7 The challenge is how to register such differences and presences in a way that does not defer to vision or other familiar “regimes of value” to quote Graburn and Glass (2004). The deliberately low lighting in this section of the exhibit may have been too subtle a gesture of opposition to the “scopic regime” (Rose 2001) for people struggling to make out texts and shapes during my visit. Delightfully, however, the silhouettes of ants and animals follow us through the exhibition as a whole, turning up above, beside and under vitrines and displays, reminding us of what is so easily forgotten in urban contexts: that we share this world with a multiplicity of species.

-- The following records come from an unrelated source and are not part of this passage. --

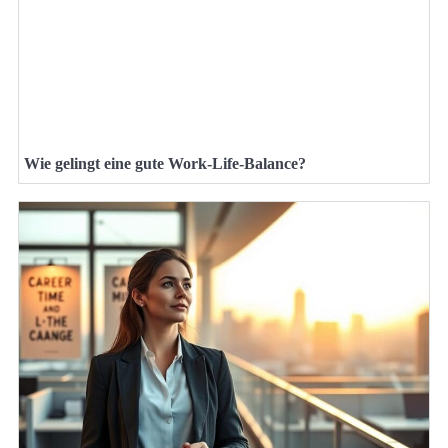
Wie gelingt eine gute Work-Life-Balance?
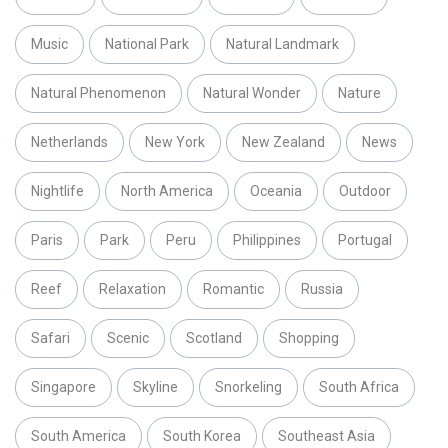
Music
National Park
Natural Landmark
Natural Phenomenon
Natural Wonder
Nature
Netherlands
New York
New Zealand
News
Nightlife
North America
Oceania
Outdoor
Paris
Park
Peru
Philippines
Portugal
Reef
Relaxation
Romantic
Russia
Safari
Scenic
Scotland
Shopping
Singapore
Skyline
Snorkeling
South Africa
South America
South Korea
Southeast Asia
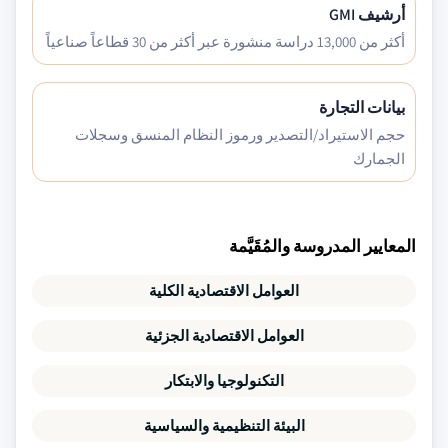
أرشيف GMI
أكثر من 13,000 دراسة منشورة عبر أكثر من 30 قطاعاً صناعياً
بيانات التجارة
حجم الاستيراد/التصدير ورموز النظام المنسق وسجلات
الجمارك
المعايير المدروسة والمُقَيَّمة
العوامل الاقتصادية الكلية
العوامل الاقتصادية الجزئية
التكنولوجيا والابتكار
البيئة التنظيمية والسياسية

8 The “Nocturnal City” complicates vision as a prime or dependable vehicle for exploring urban space. Velvety, barely-legible photographs of Berlin streets at night by John R. Gossage and “audio-tactile” guides to the city of Bologna, Italy explore the ambivalence of the invisible city; we are not permitted to muse only upon its visual beauty, nor are we expected to embrace Manichean oppositions of dark and light, evil and good. Images of Nazi night-time rallies and light spectacles known as “cathedrals of light” are hung alongside large-scale reproductions of cities plunged into darkness, either through power failure or for self-protection as in the case of London during the World War II blitz. A 2004 poster (TBWA/Chait/Day) produced by the Joe Torre Safe at Home Foundation brings to mind images of bodily safety. The poster depicts a badly lit, rundown residential neighbourhood. The image indicates that “it’s safer here” on a dingy sidewalk “than here” in the only brightly-lit area of the image—a second story window. In a rare moment of consideration of specific embodied differences among humans, the exhibition addresses the physical safety of women and children and points to the vacuity of civic measures to prevent violation and aggression of such bodies.

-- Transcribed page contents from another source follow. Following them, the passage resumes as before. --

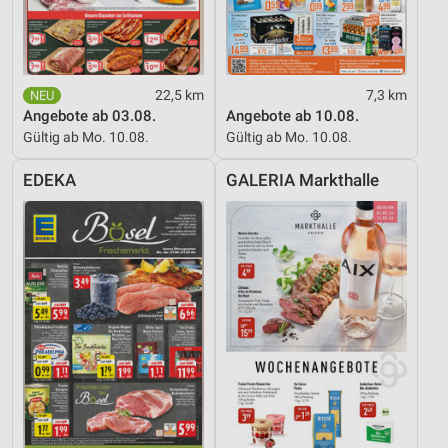
Werbung
22,5 km
7,3 km
Angebote ab 03.08.
Angebote ab 10.08.
Gültig ab Mo. 10.08.
Gültig ab Mo. 10.08.
EDEKA
GALERIA Markthalle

9 Designer and environmental psychologist, Linnea Tillett’s work on urban lighting design is one of the strongest contributions to the exhibition. Tillett writes that “instead of looking at how pedestrian lighting could make the streets safer I considered how it could increase the freedom of movement and quality of life for people walking on them … aesthetic and practical solutions were treated as inseparable” (2005, 78). In a map and series of photographs, Tillett shows how, between 1995 and 1998, Tillett Lighting Design (also the lighting designer for the exhibition) collaborated with residents of a neighbourhood in Brooklyn, New York, to create a different character for its streets. Tillett targeted sites of civic importance or sites that posed a high risk for crime and implemented what she refers to as precise and low-cost measures (Fig. 2). Her firm installed Edwardian lamps, which traditionally hang lower and have a more luxurious, ornamental appearance than standard “anti-crime” lighting. In addition to using this older lighting style, which we associate with distinguished heritage neighbourhoods, Tillett made subtle changes to the illumination of an underpass and to the facades of community buildings such as the library and church. By simply altering the angle, intensity and colour of their illumination, these sites were transformed (Fig. 3). Tillett notes that the process of community engagement contributed to an enhanced quality of life as the places she altered have not been vandalized in eight years (85), a fact that is effectively illustrated with this display.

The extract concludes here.